Look through the listing below for lines containing "szervezők". State how many there are, and nothing else.
Supplied records START
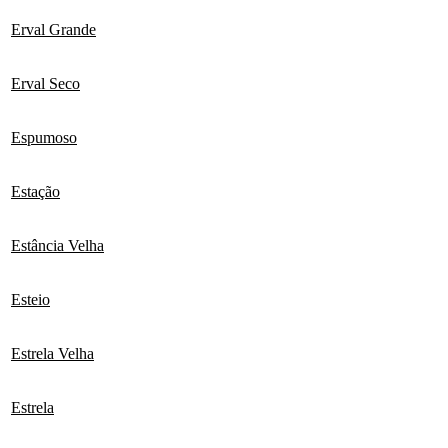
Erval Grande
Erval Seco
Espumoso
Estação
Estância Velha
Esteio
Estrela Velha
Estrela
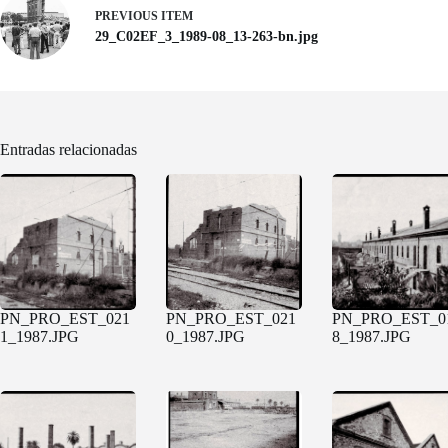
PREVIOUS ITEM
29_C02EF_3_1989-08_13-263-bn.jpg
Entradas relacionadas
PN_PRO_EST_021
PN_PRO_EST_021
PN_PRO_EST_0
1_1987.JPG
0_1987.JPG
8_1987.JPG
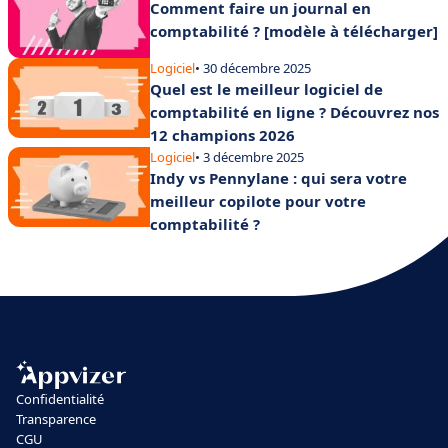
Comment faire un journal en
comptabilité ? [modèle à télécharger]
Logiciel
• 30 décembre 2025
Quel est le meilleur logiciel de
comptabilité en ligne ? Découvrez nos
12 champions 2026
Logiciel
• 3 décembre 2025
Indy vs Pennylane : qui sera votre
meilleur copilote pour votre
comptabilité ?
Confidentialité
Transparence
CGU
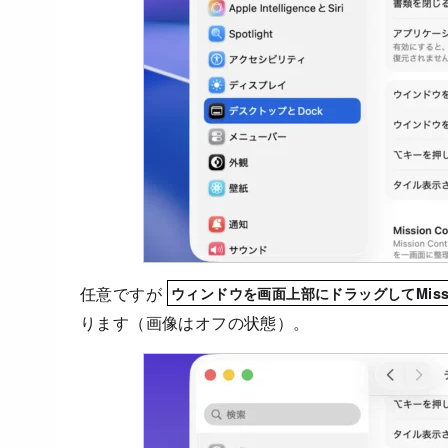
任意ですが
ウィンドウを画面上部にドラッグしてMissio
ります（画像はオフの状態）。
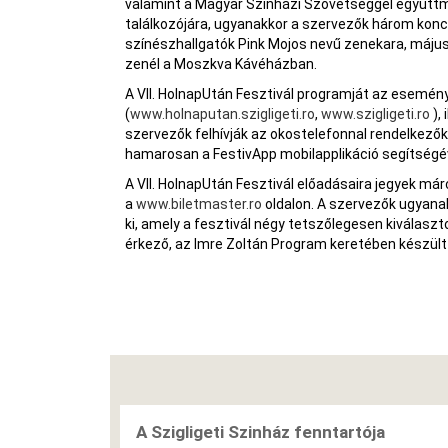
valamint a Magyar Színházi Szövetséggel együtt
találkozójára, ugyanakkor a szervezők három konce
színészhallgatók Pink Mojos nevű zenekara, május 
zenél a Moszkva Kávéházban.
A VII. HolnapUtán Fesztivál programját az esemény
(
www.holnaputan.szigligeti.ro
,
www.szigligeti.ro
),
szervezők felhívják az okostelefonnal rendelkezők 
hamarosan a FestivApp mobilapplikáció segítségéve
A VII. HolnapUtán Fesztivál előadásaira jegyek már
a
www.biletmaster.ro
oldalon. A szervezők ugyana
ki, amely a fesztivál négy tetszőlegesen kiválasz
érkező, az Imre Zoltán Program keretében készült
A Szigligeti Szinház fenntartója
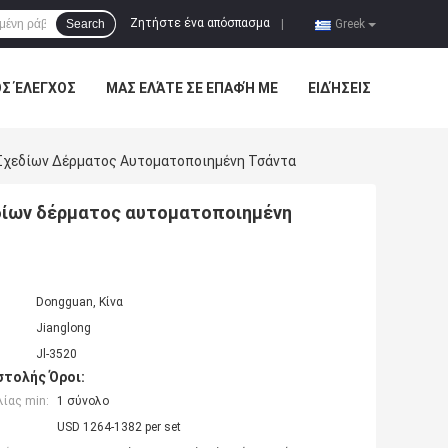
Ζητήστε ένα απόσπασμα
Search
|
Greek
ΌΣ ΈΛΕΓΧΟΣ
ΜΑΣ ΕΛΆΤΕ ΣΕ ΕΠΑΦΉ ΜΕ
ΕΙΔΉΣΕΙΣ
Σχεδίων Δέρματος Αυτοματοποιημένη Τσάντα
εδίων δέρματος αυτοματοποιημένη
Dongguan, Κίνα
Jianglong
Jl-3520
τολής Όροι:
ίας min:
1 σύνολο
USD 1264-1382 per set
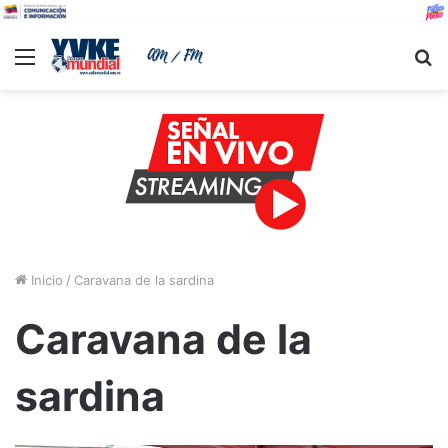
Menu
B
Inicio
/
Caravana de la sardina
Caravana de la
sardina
Supplied records END
— Task result —
3